É justamente essa mentalidade, que se embrenhou nas consciências dos políticos mais proeminentes da cena internacional, o que se dá o nome de globalismo.  Quando se diz que “problemas globais exigem soluções globais”, quando se insiste tanto em “governança global”, quando a rejeição ao conceito de estado-nação se torna praticamente um imperativo categórico, se está diante do ferramental retórico praticamente onipresente na mídia de massa, na academia e nos altos escalões da política internacional a justificar a concentração de poder global em meio ao cipoal burocrático de instituições multilaterais apinhadas de burocratas sem rosto. Por trás de justificativas nobres como a “manutenção da paz internacional” e a “preservação do meio ambiente” se esconde o desejo de concentração de poder sem o incômodo da obrigação da prestação de contas.

O projeto global europeu conta com o apoio das gerações mais novas. Seduzidas pelo assistencialismo europeu e naturalmente suscetíveis ao canto da sereia centralizador que exige controle político em troca da sensação de segurança que o estado de bem-estar social é tão eficiente em proporcionar, as parcelas mais jovens da população europeia se posicionaram fortemente contra o Brexit. Produto principalmente de um sistema educacional voltado à disseminação dos valores “progressistas” que tomaram de assalto a cultura europeia nos últimos dois séculos, essa mentalidade é resultado, também, da ação da fenomenal máquina de propaganda anticristã, surgida no iluminismo francês, que tem por propósito principal remodelar a sociedade européia segundo um paradigma secular, onde a componente transcendente da existência humana, resguardada pela religião, é suprimida em benefício da espiritualidade ecumênica que o projeto global europeu busca implantar bionicamente nas consciências dos cidadãos.

Ocorre que não existe vácuo de poder nem vácuo de cultura. Diante de uma sociedade ideologicamente enfraquecida, numericamente inferior e forjada no culto ao prazer que encara a maternidade como uma maldição e os filhos como empecilhos a um projeto materialista de “felicidade” pessoal, outra cultura com mais senso de propósito e transcendência e longe do materialismo hedonista da civilização do conforto tende a prosperar.

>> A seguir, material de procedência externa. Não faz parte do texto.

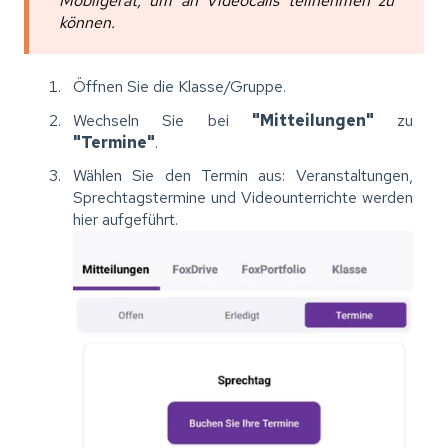
Mobilgerät, um an Videocalls teilnehmen zu
können.
Öffnen Sie die Klasse/Gruppe.
Wechseln Sie bei
"Mitteilungen"
zu
"Termine"
.
Wählen Sie den Termin aus: Veranstaltungen,
Sprechtagstermine und Videounterrichte werden
hier aufgeführt.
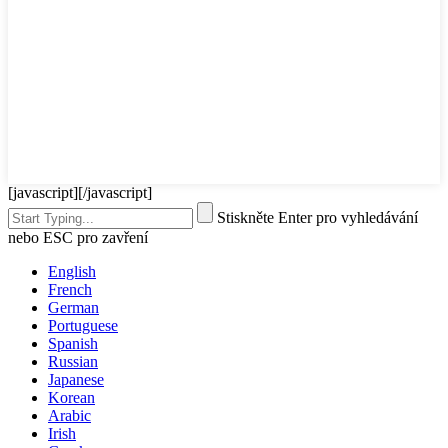
[javascript]
[/javascript]
Stiskněte Enter pro vyhledávání
nebo ESC pro zavření
English
French
German
Portuguese
Spanish
Russian
Japanese
Korean
Arabic
Irish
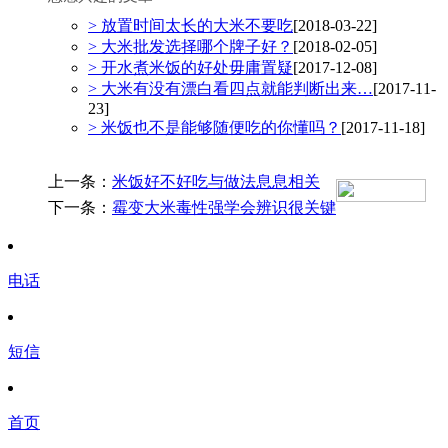
> 放置时间太长的大米不要吃
[2018-03-22]
> 大米批发选择哪个牌子好？
[2018-02-05]
> 开水煮米饭的好处毋庸置疑
[2017-12-08]
> 大米有没有漂白看四点就能判断出来…
[2017-11-
23]
> 米饭也不是能够随便吃的你懂吗？
[2017-11-18]
上一条：
米饭好不好吃与做法息息相关
下一条：
霉变大米毒性强学会辨识很关键
电话
短信
首页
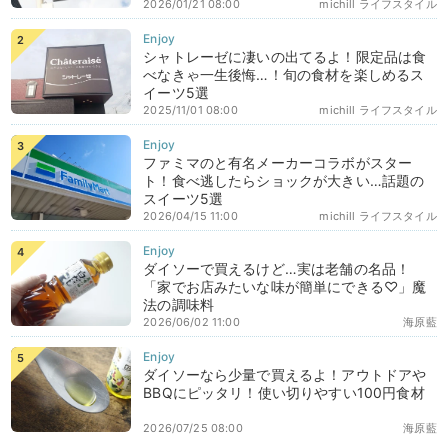
2026/01/21 08:00
michill ライフスタイル
シャトレーゼに凄いの出てるよ！限定品は食
べなきゃ一生後悔…！旬の食材を楽しめるス
イーツ5選
2025/11/01 08:00
michill ライフスタイル
ファミマのと有名メーカーコラボがスター
ト！食べ逃したらショックが大きい…話題の
スイーツ5選
2026/04/15 11:00
michill ライフスタイル
ダイソーで買えるけど…実は老舗の名品！
「家でお店みたいな味が簡単にできる♡」魔
法の調味料
2026/06/02 11:00
海原藍
ダイソーなら少量で買えるよ！アウトドアや
BBQにピッタリ！使い切りやすい100円食材
2026/07/25 08:00
海原藍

A investida das comunidades muçulmanas na Europa mostra como, a não ser que as elites globais sejam bem sucedidas em cooptar os muçulmanos pelo conforto e pelo prazer como fizeram com os cristãos, o destino da Europa será um califado regido com mão de ferro pelos imigrantes do oriente médio e do magreb. A não ser que se converta chechenos, árabes e magrebinos em Malalas Yousafzais a discutir como adequar aborto, ideologia de gênero e uso de drogas ao Corão e às Hadiths num chá da tarde com a beautiful people hollywoodiana, o destino da Europa é perecer sob a “paz” do Profeta.

Depois de a Revolução Francesa e o Iluminismo terem feito o trabalho pesado de descristianizar os europeus e prepará-los para rejeitar suas tradições, sua cultura e seu passado, pavimentando, assim o caminho para as elites culturais e financeiras anticristãs conseguirem impor seus valores bionicamente, Bruxelas e Maastricht não tiveram que lidar com o que lidou o império britânico na Índia. Nada indica que terão a mesma facilidade com os sarracenos.

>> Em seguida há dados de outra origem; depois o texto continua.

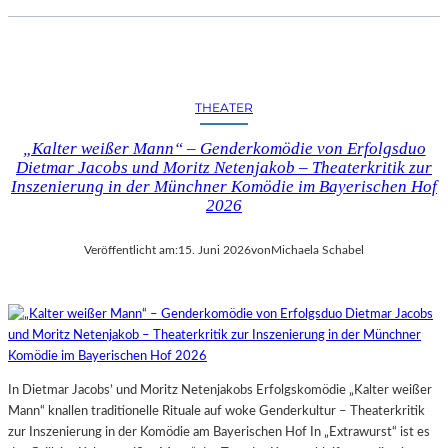
THEATER
„Kalter weißer Mann“ – Genderkomödie von Erfolgsduo
Dietmar Jacobs und Moritz Netenjakob – Theaterkritik zur
Inszenierung in der Münchner Komödie im Bayerischen Hof
2026
Veröffentlicht am:
15. Juni 2026
von
Michaela Schabel
In Dietmar Jacobs’ und Moritz Netenjakobs Erfolgskomödie „Kalter weißer
Mann“ knallen traditionelle Rituale auf woke Genderkultur – Theaterkritik
zur Inszenierung in der Komödie am Bayerischen Hof In „Extrawurst“ ist es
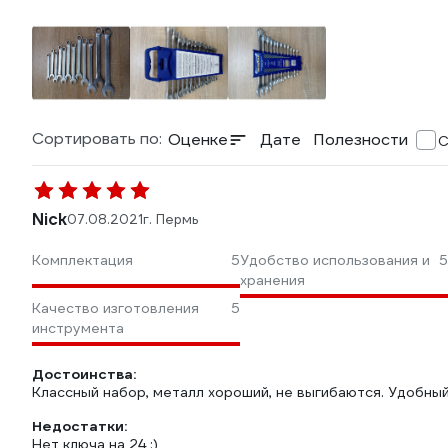
Сортировать по:
Оценке
Дате
Полезности
С
Nick
07.08.2021
г. Пермь
Комплектация
5
Удобство использования и
5
хранения
Качество изготовления
5
инструмента
Достоинства:
Классный набор, металл хороший, не выгибаются. Удобный
Недостатки:
Нет ключа на 24 :)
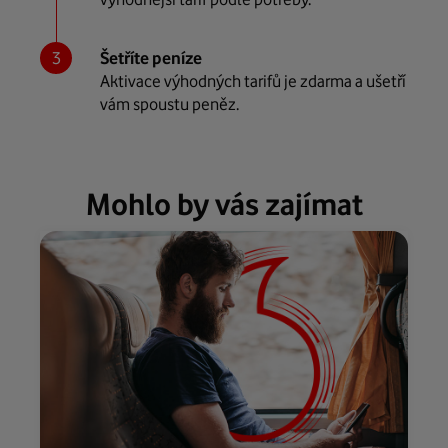
Šetříte peníze
Aktivace výhodných tarifů je zdarma a ušetří
vám spoustu peněz.
Mohlo by vás zajímat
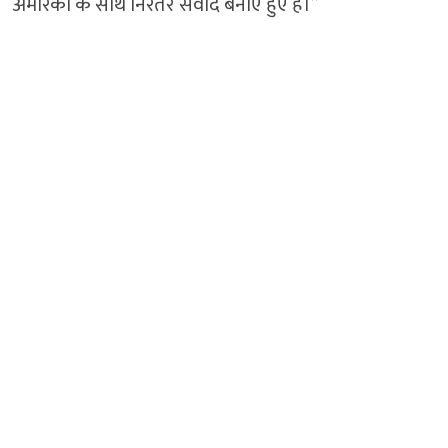
अमेरिका के साथ निरंतर संवाद बनाए हुए हैं।”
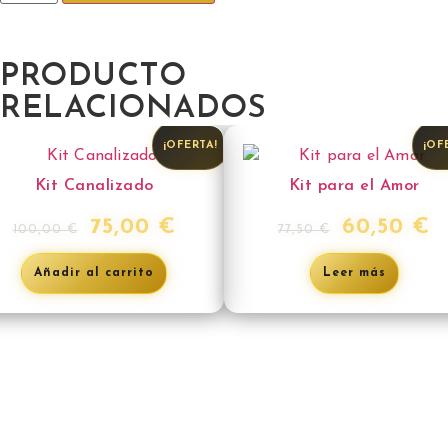
PRODUCTO
RELACIONADOS
¡OFERTA!
¡OF
Kit Canalizado
Kit para el Amor
75,00
€
60,50
€
100,00
€
77,50
€
Añadir al carrito
Leer más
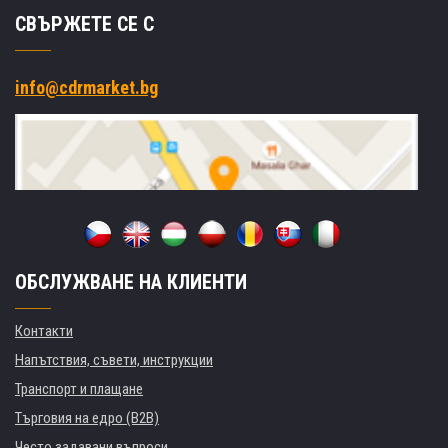
СВЪРЖЕТЕ СЕ С
info@cdrmarket.bg
ОБСЛУЖВАНЕ НА КЛИЕНТИ
Контакти
Напътствия, съвети, инструкции
Транспорт и плащане
Търговия на едро (B2B)
Често задавани въпроси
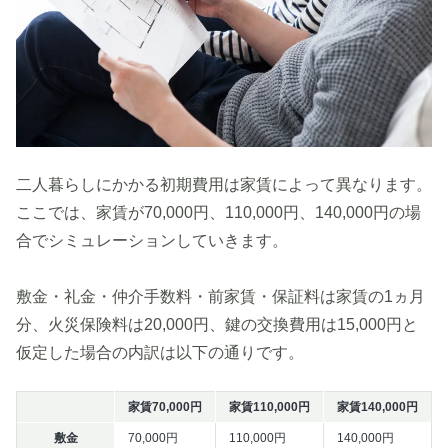
二人暮らしにかかる初期費用は家賃によって異なります。
ここでは、家賃が70,000円、110,000円、140,000円の場
合でシミュレーションしていきます。
敷金・礼金・仲介手数料・前家賃・保証料は家賃の1ヵ月
分、火災保険料は20,000円、鍵の交換費用は15,000円と
仮定した場合の内訳は以下の通りです。
家賃70,000円
家賃110,000円
家賃140,000円
敷金
70,000円
110,000円
140,000円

1 – Walter Hallstein, mar. 1965. Em: John Newhouse, Collision in Brussels. The Commom Market Crisis of 30 June 1965.

2 – Luuk van Middelaar, Europa em Transição: Como um Continente se Transformou em União, pg. 111.

3- Dean Acheson, Present at the Creation. 

4 – Clemente Atlee. Em: Paul Van de Meerssche, De Europese Integratie, 1945-1970.

5 – Charles De Gaulle, 9 set. 1965. Em: Charles De Gaulle, op. Cit., 1994, p. 931-932.

6 – Margareth Thatcher. Em: Hansard, 30 out. 1990, col. 873.